Worst regions (5,000+ businesses)
Sources: CreditorWatch Business Risk Index and ABS
The areas that have seen the biggest improvement in their risk profiles over the past 12 months are those where incomes sit well above the median. Business owners in these areas are are more likely to have bigger cash reserves in place to help them absorb higher costs and interest payments.
Why have businesses in Western Brisbane improved so much?
The fortunes of businesses in Western Brisbane have improved more than for those in any other region in Australia over the past 12 months. This is a function of factors such as very low rental and property costs, low personal insolvency rates, very high median income and high positions on the ABS indexes of Relative Social Advantage and Economic Opportunity. This improvement in business conditions has not occurred across all of Greater Brisbane, however, with Inner Brisbane (CBD) showing higher default rates than the national average.
While trading conditions across most industries are getting tighter, businesses in areas with higher average incomes are better placed to withstand the coming downturn. Likewise, white collar workers are better able to increase workloads/hours at relatively low cost, whereas for construction, retail, food and beverage businesses, longer hours or a bigger workload won’t increase profit at the same rate, as the cost of doing business in these sectors is currently so high.
Source: CreditorWatch Business Risk Index June 2023
Probability of default by industry
The industries with the highest probability of default over the next 12 months are:
- Food and Beverage Services: 7.06%
- Transport, Postal and Warehousing: 4.57%
- Arts and Recreation Services: 4.55%
The industries with the lowest probability of default over the next 12 months are:
- Health Care and Social Assistance: 3.24%
- Agriculture, Forestry and Fishing: 3.49%
- Wholesale Trade: 3.56%
Source: CreditorWatch risk score credit rating average probability of default by industry. Default defined as external administration, strike-off or deregistration in the next 12 months
Industry insolvency rates
The food and beverage sector is coming off a period of very strong demand, although this has unfortunately been countered by rising food, electricity, debt and labour costs.

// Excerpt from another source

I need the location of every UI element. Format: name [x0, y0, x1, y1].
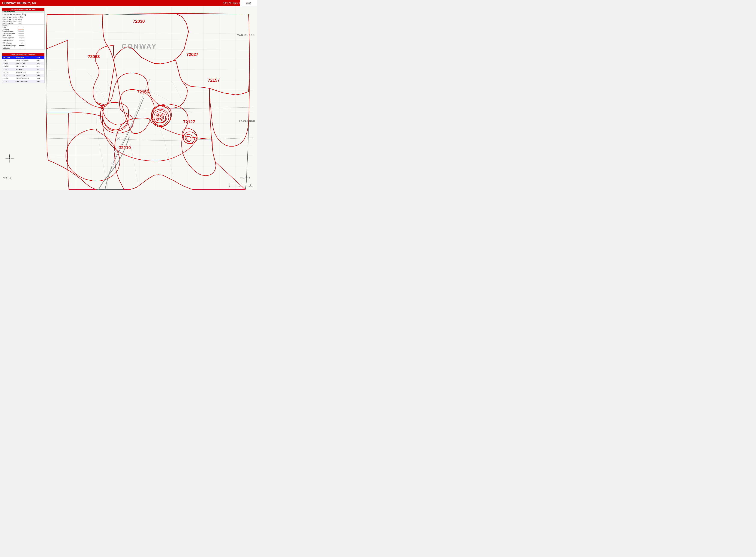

Demand is likely to fall in the coming months, while input costs are still rising, presenting very challenging conditions for café and restaurant owners.
Interestingly, the arts and education sector is one of the lowest risk sectors, as Australians continue to spend on concerts and events that they were unable to attend during lockdowns. The sector is also being supported by big name overseas acts coming to Australian shores, with demand for these tickets still very strong given the unique nature of these performances.
The beginning of the new financial year is likely to bring increasing pessimism among Australian business owners, particularly those reliant on discretionary spending. While labour force data is still very strong, it is likely we will start to see a slow rise In the unemployment rate, as businesses prepare for weaker conditions over the next 12 months.